Various types of web page loading efficiency measurements are provided by PageSpeed Insights. Though the browser-based version of this tool is excellent for comparatively small in-depth analyses, it isn’t designed for mass checks. However, the Google PageSpeed Insights API is useful in this situation.
We will provide you with a brief introduction to the PageSpeed Insights API in this article, as well as instructions on how to use Python to automate the Bulk Performance tests.
What Is PageSpeed Insights API?
The PageSpeed Insights API provides lab data from Lighthouse and authentic data from the Chrome User Experience Report. It analyses the provided URL using Lighthouse to create a performance score that quantifies the page’s effectiveness across many criteria.
Additionally, PSI offers data on “DOM Size,” “Deepest DOM Child Element,” “Total Task Count,” and “DOM Content Loaded” time. These are all indicators of how quickly a website loads. It shows how Google developers interpret the idea of page loading performance.
See Also: Google PageSpeed Scores | New Lighthouse 8.0 Update
Automation of PageSpeed Tests Ssing PythonÂ
Using Python for bulk page speed tests allows you to get an overview of the entire website and examine potential changes that could enhance the user experience, crawl effectiveness, conversion rate, and ranking. So let’s look at how you can use Python to execute PageSpeed Insights API performance tests in bulk.

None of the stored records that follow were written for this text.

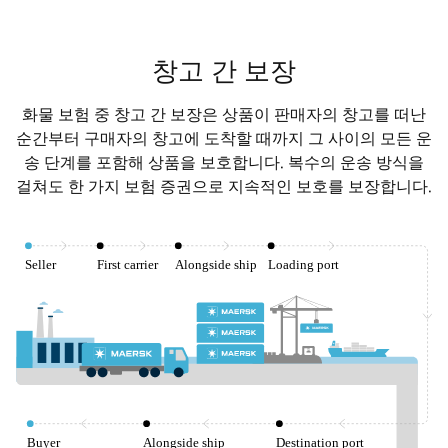
창고 간 보장
화물 보험 중 창고 간 보장은 상품이 판매자의 창고를 떠난
순간부터 구매자의 창고에 도착할 때까지 그 사이의 모든 운
송 단계를 포함해 상품을 보호합니다. 복수의 운송 방식을
걸쳐도 한 가지 보험 증권으로 지속적인 보호를 보장합니다.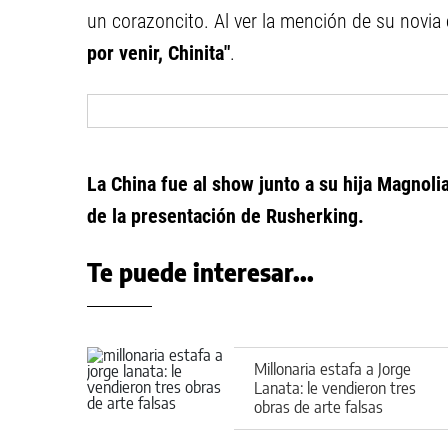
un corazoncito. Al ver la mención de su novia
por venir, Chinita"
.
La China fue al show junto a su hija Magnolia
de la presentación de Rusherking.
Te puede interesar...
Millonaria estafa a Jorge
Lanata: le vendieron tres
obras de arte falsas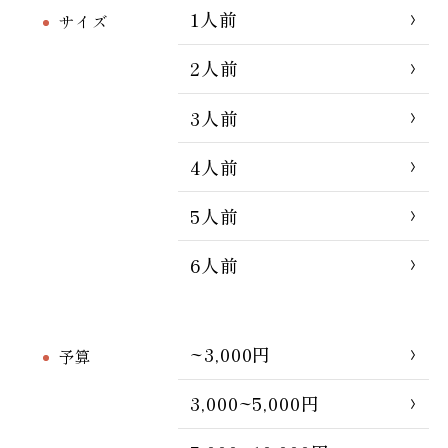
1人前
サイズ
2人前
3人前
4人前
5人前
6人前
~3,000円
予算
3,000~5,000円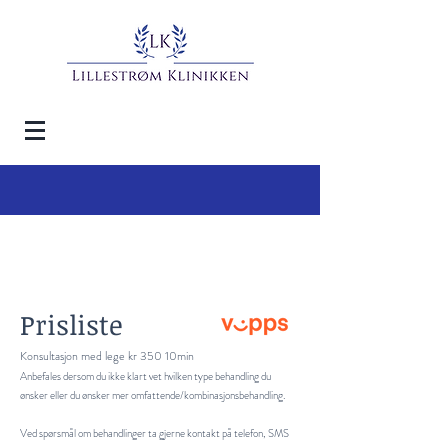
Prisliste
Konsultasjon med lege
kr 350 10min
Anbefales dersom du ikke klart vet hvilken type behandling du
ønsker eller du ønsker mer omfattende/kombinasjonsbehandling.
Ved spørsmål om behandlinger ta gjerne kontakt på telefon, SMS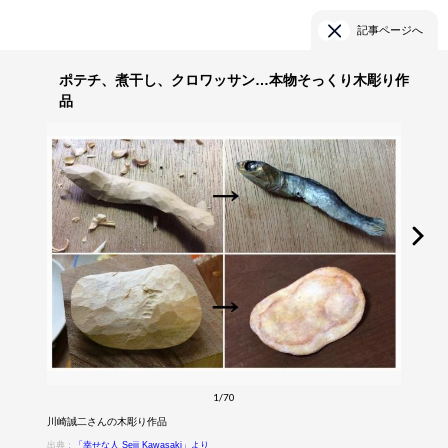
記事ページへ
ポテチ、煮干し、クロワッサン…本物そっくり木彫り作
品
1/70
川崎誠二さんの木彫り作品
出典：
「幸せな人 Seiji Kawasaki」より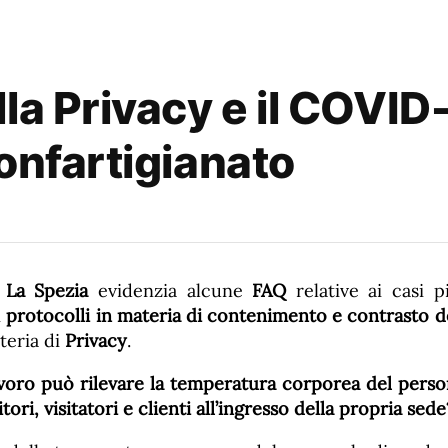
la Privacy e il COVID-
onfartigianato
 La Spezia
evidenzia alcune
FAQ
relative ai casi pi
i
protocolli in materia di contenimento e contrasto 
teria di
Privacy
.
 lavoro può rilevare la temperatura corporea del pers
itori, visitatori e clienti all’ingresso della propria sede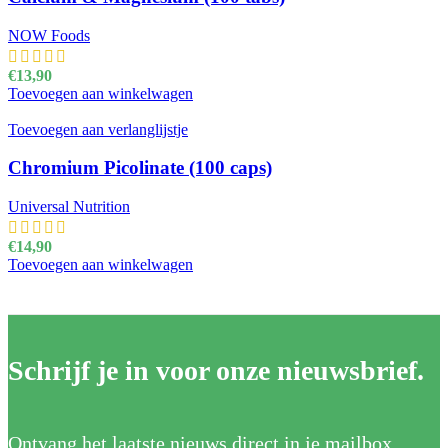
NOW Foods
€
13,90
Toevoegen aan winkelwagen
Toevoegen aan verlanglijstje
Chromium Picolinate (100 caps)
Universal Nutrition
€
14,90
Toevoegen aan winkelwagen
Schrijf je in voor onze nieuwsbrief.
Ontvang het laatste nieuws direct in je mailbox.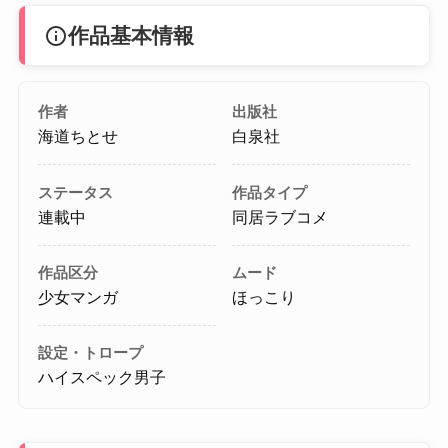
info
作品基本情報
作者
出版社
海道ちとせ
白泉社
ステータス
作品タイプ
連載中
同居ラブコメ
作品区分
ムード
少女マンガ
ほっこり
設定・トロープ
ハイスペック男子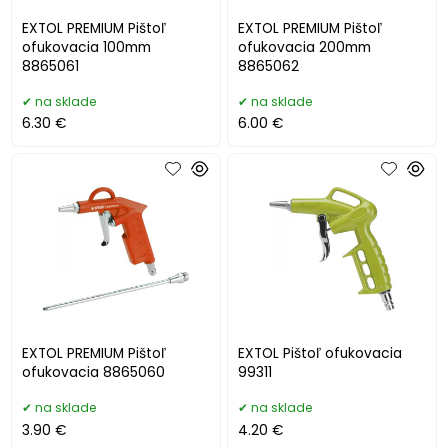
EXTOL PREMIUM Pištoľ
EXTOL PREMIUM Pištoľ
ofukovacia 100mm
ofukovacia 200mm
8865061
8865062
na sklade
na sklade
6.30 €
6.00 €
EXTOL PREMIUM Pištoľ
EXTOL Pištoľ ofukovacia
ofukovacia 8865060
99311
na sklade
na sklade
3.90 €
4.20 €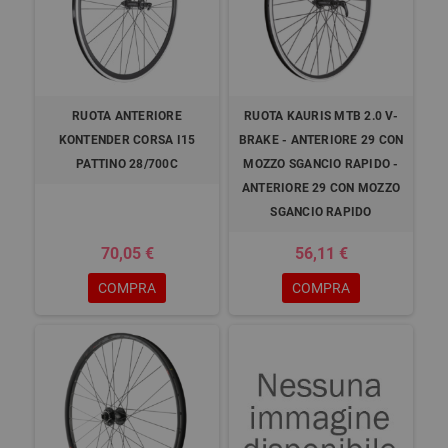
RUOTA ANTERIORE
RUOTA KAURIS MTB 2.0 V-
KONTENDER CORSA I15
BRAKE - ANTERIORE 29 CON
PATTINO 28/700C
MOZZO SGANCIO RAPIDO -
ANTERIORE 29 CON MOZZO
SGANCIO RAPIDO
70,05 €
56,11 €
COMPRA
COMPRA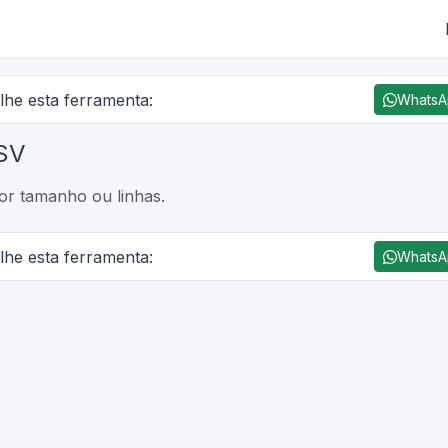
lhe esta ferramenta:
Whats
CSV
or tamanho ou linhas.
lhe esta ferramenta:
Whats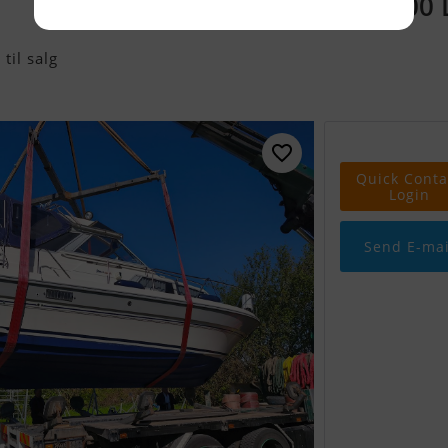
289.000
til salg
Quick Conta
Login
Send E-mai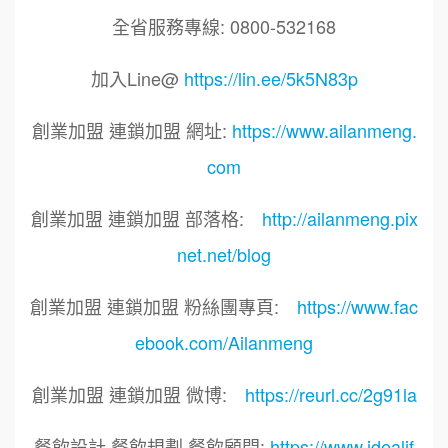
全省服務專線: 0800-532168
加入Line@
https://lin.ee/5k5N83p
創業加盟 連鎖加盟 網址:
https://www.ailanmeng.
com
創業加盟 連鎖加盟 部落格:
http://ailanmeng.pix
net.net/blog
創業加盟 連鎖加盟 粉絲團專頁:
https://www.fac
ebook.com/Ailanmeng
創業加盟 連鎖加盟 微博:
https://reurl.cc/2g91la
餐飲設計 餐飲規劃 餐飲顧問:
https://www.idealif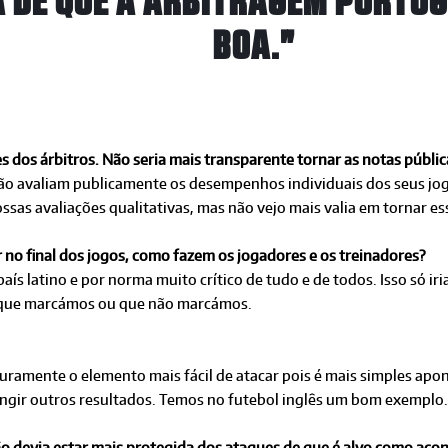
A DE QUE A ARBITRAGEM PORTU
BOA."
s dos árbitros. Não seria mais transparente tornar as notas públic
o avaliam publicamente os desempenhos individuais dos seus jog
ssas avaliações qualitativas, mas não vejo mais valia em tornar es
 no final dos jogos, como fazem os jogadores e os treinadores?
s latino e por norma muito crítico de tudo e de todos. Isso só iri
ti que marcámos ou que não marcámos.
guramente o elemento mais fácil de atacar pois é mais simples apon
tingir outros resultados. Temos no futebol inglês um bom exemplo.
ão devia estar mais protegida dos ataques de que é alvo como acon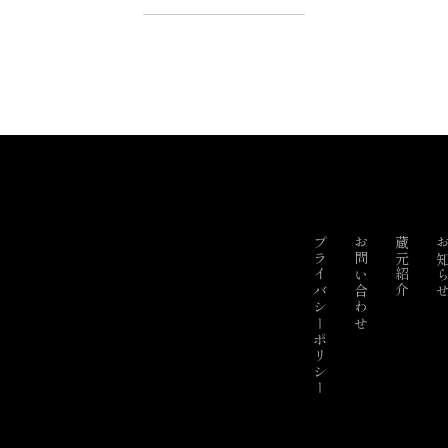
プライバシーポリシー
お問い合わせ
蔵元紹介
お知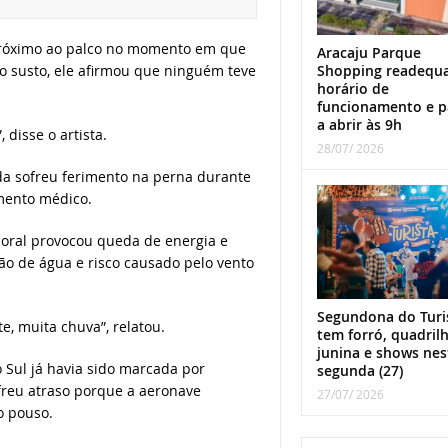
próximo ao palco no momento em que
Aracaju Parque
Shopping readequ
o susto, ele afirmou que ninguém teve
horário de
funcionamento e p
a abrir às 9h
disse o artista.
28/07/ 2026
a sofreu ferimento na perna durante
mento médico.
oral provocou queda de energia e
ção de água e risco causado pelo vento
Segundona do Turi
te, muita chuva”, relatou.
tem forró, quadril
junina e shows nes
 Sul já havia sido marcada por
segunda (27)
ofreu atraso porque a aeronave
27/07/ 2026
o pouso.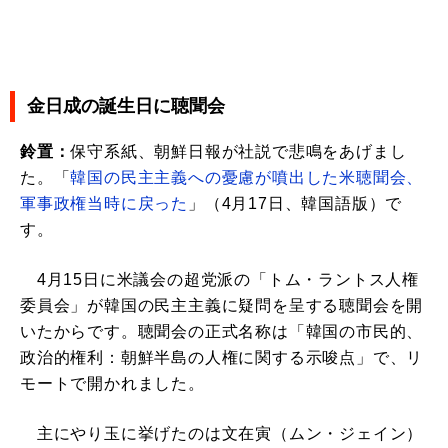
金日成の誕生日に聴聞会
鈴置：
保守系紙、朝鮮日報が社説で悲鳴をあげまし
た。「
韓国の民主主義への憂慮が噴出した米聴聞会、
軍事政権当時に戻った
」（4月17日、韓国語版）で
す。
4月15日に米議会の超党派の「トム・ラントス人権
委員会」が韓国の民主主義に疑問を呈する聴聞会を開
いたからです。聴聞会の正式名称は「韓国の市民的、
政治的権利：朝鮮半島の人権に関する示唆点」で、リ
モートで開かれました。
主にやり玉に挙げたのは文在寅（ムン・ジェイン）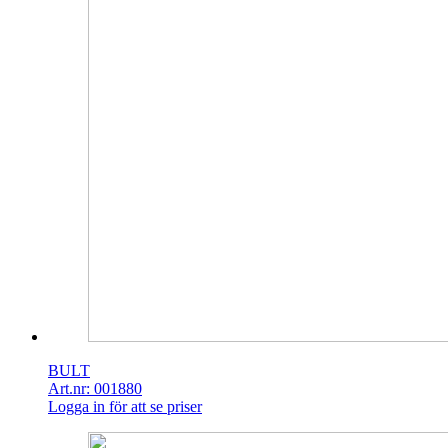
BULT
Art.nr: 001880
Logga in för att se priser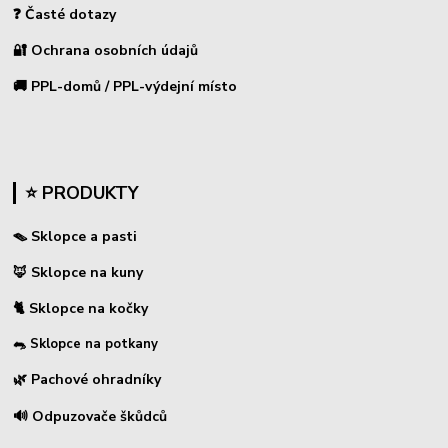
❓ Časté dotazy
🔐 Ochrana osobních údajů
🚚 PPL-domů / PPL-výdejní místo
⭐ PRODUKTY
🪤 Sklopce a pasti
🦊 Sklopce na kuny
🐈 Sklopce na kočky
🐀 Sklopce na potkany
🌿 Pachové ohradníky
🔊 Odpuzovače škůdců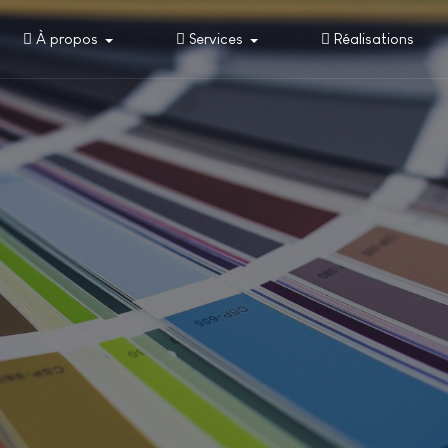
À propos
Services
Réalisations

To begin the automation, you will need the PageSpeed Insights API key. If this feature is unknown to you, you can learn more about the PageSpeed Insights API at https://developers.google.com.
After that, there is a requirement for various libraries that can retrieve the URL and create the data frame, such as Pandas and Advertools. Use the Pandas library, which makes it simple to extract the data we need in table style and export it to CSV, to do this.
In addition, you must list all of the URLs before parsing the metrics. You must simultaneously establish a “For Loop” to capture the API responses at each URL.
Next, in order to get the metrics, you must submit a request to the Page Speed Insights API. To start with, you can check the metrics that are available on the Internet, while a significant portion of them will be first for you.
Once you have all the metrics, creating a data frame and obtaining the results in XLSX format is simple.
Conclusion
The Google PageSpeed Insights API is a fantastic, user-friendly, and scalable way to automate the site speed testing procedure for any website. It allows you to simply include PageSpeed Insights information into your development and delivers customized ideas for how to optimize your site.
Additionally, testing a webpage with Lighthouse within a browser is very simple and convenient. But scaling the program is still manual and challenging. However, Python is able to help in this situation.
Therefore, using Python and the PageSpeed Insights API, you can quickly do the bulk performance tests. This will assist you in running several pages each day, which would otherwise be a very laborious operation.